Noel Kempff, el fisiatra que dio nombre al parque donde se ha incompatible el brinco de agua, tuvo un final trágico, como el explorador Percy Fawcett
En Bolivia hay todavía operaciones de narcotraficantes en pistas clandestinas en la selva, pero la zona en que falleció Noel Kempff fue transformada en un parque franquista manifiesto Patrimonio de la Humanidad por la Unesco por sus títulos paisajísticos excepcionales. Y pese a este inspección, sigue siendo uno de los lugares más remotos de Bolivia y de Sudamérica. No hay carreteras asfaltadas que lleven a su interior y sí pesarosas pistas de tierra que se embarran con las lluvias. Los guardas forestales tuvieron que caminar siete kilómetros para dar con la catarata. Los pocos curiosos que cada año se atreven a ir al parque precisan de mucha voluntad y tiempo y abastecimiento, pero la retribución es poder ver un espacio único, aparente al ajetreo turístico y la masificación, sin asentamientos humanos, en la cuenca amazónica.
Es una de las experiencias remotas -cada vez menos- que se pueden disfrutar. Lo remoto ha sido siempre un gran motivación para los viajeros. Intentar conseguir donde pocos lo han hecho antaño, emprender en una aventura para lograrlo, o simplemente tener que renunciar a las comodidades habituales. No hace tantas décadas, remoto venía a ser equivalente de alejado, y en último medida, de infrecuente. Pero las reglas han cambiado en este mundo globalizado, por omisión de los aviones y del wifi.
No hace tanto tiempo remoto venía a ser equivalente de alejado, pero las reglas han cambiado en este mundo globalizado, por omisión de los aviones y del wifi
Lo más remoto a donde he ido, sobre el papel, son las islas Marquesas, en medio del Océano Pacifico. Para conseguir hasta allí tuve que esfumarse a Papeete, renta de la Polinesia francesa, vía París y Los Angeles. En total unas 18 horas de revoloteo, y luego cuatro horas más en un avión de hélice hasta el aeropuerto de Nuku Hiva, en las Marquesas.
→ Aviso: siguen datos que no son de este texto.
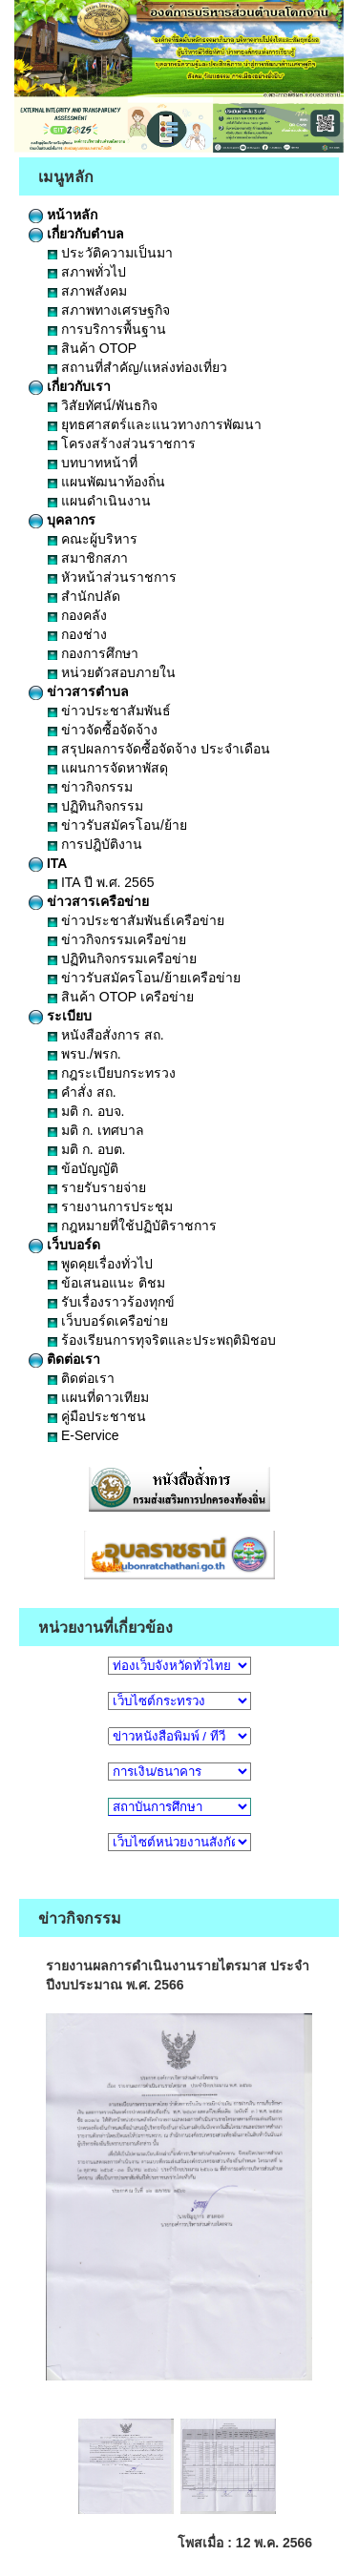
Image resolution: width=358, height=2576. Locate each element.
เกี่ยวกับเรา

Este archipiélago fue el hogar al que se asieron el pintor Paul Gauguin y el cantante Jacques Brel y de hecho sus tumbas aún pueden visitarse en Nuku Hiva. Pero si Gauguin tuvo que esperar meses y meses antaño de ser repatriado -luego se recuperó económicamente y decidió retornar a las Marquesas hasta que murió allí- , en la presente, en la bahía Taiohae, el principal puerto de la isla, ya puedes engancharte al resto del mundo a través del wifi... por un más que módico precio como sucede en toda la Polinesia francesa.
Nuku Hiva es remota, solo hay una carreterra que serpentea como un cicatriz mal cosida por la cresta que parte la centro la isla y lleva del aeropuerto a Taioahe. Para ir la gran cascada, la de Vaipo, hay que traspasar una barca, caminar y superar un gran río. Pero todo sale correctamente puesto en el plano, incluso los tikis, tótems rituales de piedra. Por suerte, en otra bahía de la isla, la de Anaho, el único restaurante estaba cerrado y me quedé con la duda de retener si el wifi había llegado todavía a la rala que inmortalizó Robert Louis Stevenson en su ejemplar En los mares del sur. Hubiera sido un baño de realismo demasiado cruel en una de las playas más bonitas del Pacífico, a la que solo se puede obtener por mar o caminando.
Lo mejor de todo es que aunque cuesta cada vez más pasear o incluso imaginar lugares remotos, como se ha gastado ahora en Bolivia, siempre queda una catarata por descubrir y un espacio poco comunicado que la viejo parte de las veces nunca pasa de ser un punto en el plano al no podremos conseguir nunca pero que nos hace soñar con los mundos que fueron y que imaginamos.